The portion of rule 8 of the district court which is here applicable reads as follows: "A calendar to be called the `General Calendar' will be made by the clerk at least ten days before a regular jury term. It shall contain all causes in which issues of fact have been joined and in which all demurrers and motions have been disposed of. No cause will be entered on the General Calendar after such term begins, except by consent of all the parties and the court, and no cause not at issue will be placed on the General Calendar."

Petitioner argues that under the provisions of subdivision 1 of section 9326, supra, an issue of fact arose on the filing of the answer, and therefore the date of issue referred to in section 9330 was the date of the filing of the answer, and thereupon the case became at issue on that date within the real meaning of rule 8.

It is true that in certain circumstances under our system of pleading, when the answer is filed no further pleadings are necessary, and clearly in such a case it would be at issue on the filing of an answer. In the case of Roush v.
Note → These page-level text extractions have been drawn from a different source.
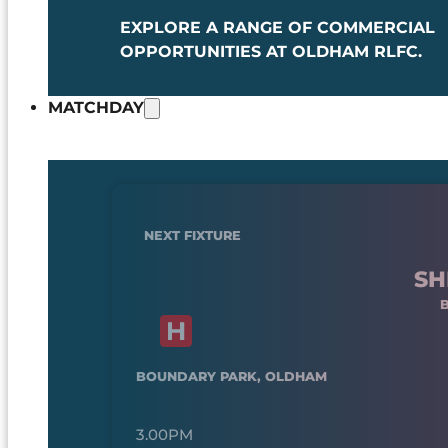
EXPLORE A RANGE OF COMMERCIAL
OPPORTUNITIES AT OLDHAM RLFC.
MATCHDAY
NEXT FIXTURE
SH
BOUNDARY PARK, OLDHAM
3.00PM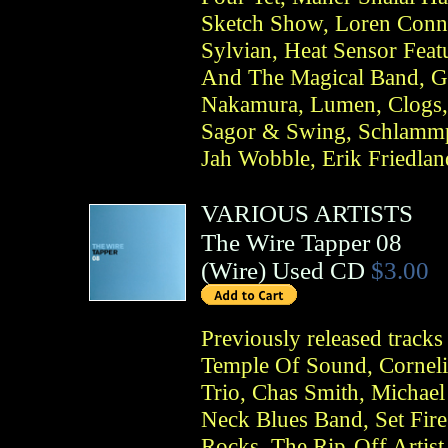
Sketch Show, Loren Conn
Sylvian, Heat Sensor Fea
And The Magical Band, G
Nakamura, Lumen, Clogs,
Sagor & Swing, Schlammpe
Jah Wobble, Erik Friedlan
VARIOUS ARTISTS
The Wire Tapper 08
(
Wire
)
Used CD
$3.00
Previously released track
Temple Of Sound, Corneli
Trio, Chas Smith, Michael
Neck Blues Band, Set Fir
Rocks, The Rip-Off Artist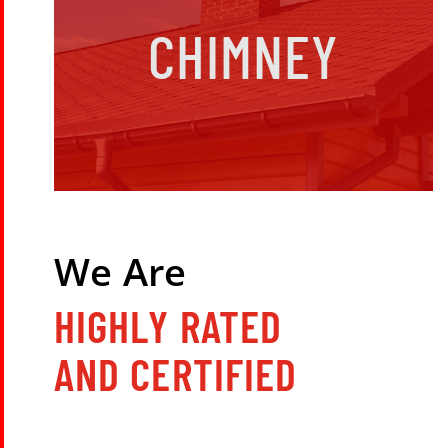
CHIMNEY
We Are
HIGHLY RATED
AND CERTIFIED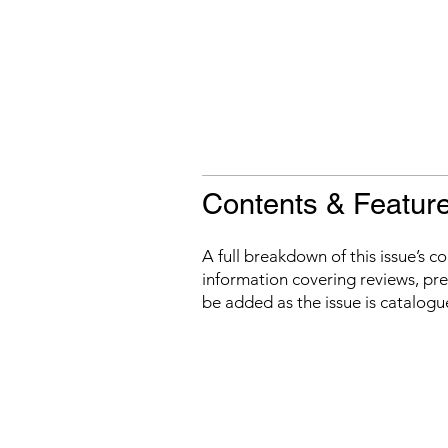
Contents & Featur
A full breakdown of this issue’s c
information covering reviews, prev
be added as the issue is catalogu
Chester it appears that the answer contains certain affirmative defenses or new matter to which the plaintiff has replied. When the parties to a suit have filed all their pleadings and pleading has ended, the case is at issue. (Andrew Stephens on Pleading, 2d ed., 147; 2 Cooley's Blackstone, 1091; Black's Law Dictionary, 657;Dickerson v. Stoll, 24 N.J.L. 550.)
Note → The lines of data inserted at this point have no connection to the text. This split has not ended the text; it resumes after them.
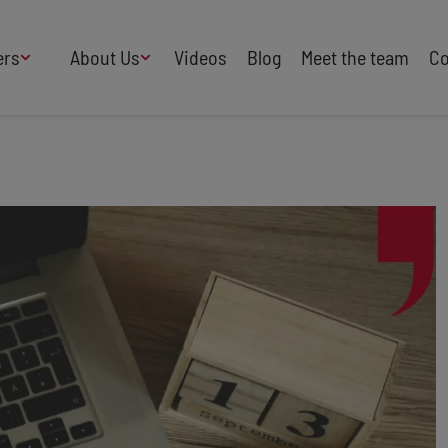
ers
About Us
Videos
Blog
Meet the team
Co
How We Work
Adversity
AI
B Corp Certified
Business
Change
Press
Design
Diversity & Equality
Speakers Industry
Entertainment
Entrepreneurs
Buy Our Speakers' Books
Food & Drink
Futurists
HR
Human Rights
International Affairs
Leadership
Politics
Retail
Science
Security & Risk
Sustainability
Teamwork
On the date of the calling of the calendar and on the twelfth[4] day of November, 1935, the opening day of the term of court in Cascade county, plaintiff had not replied to the answer *170 then on file containing affirmative defenses or new matter. The pleading in the case had not ended; it was not at issue. The date of issue had not arrived, and therefore the case was improperly placed on the trial calendar. The trial court properly granted the motion to vacate the setting.

The writ is denied and the proceeding dismissed.

MR. CHIEF JUSTICE SANDS and ASSOCIATE JUSTICES MATTHEWS, STEWART and MORRIS concur.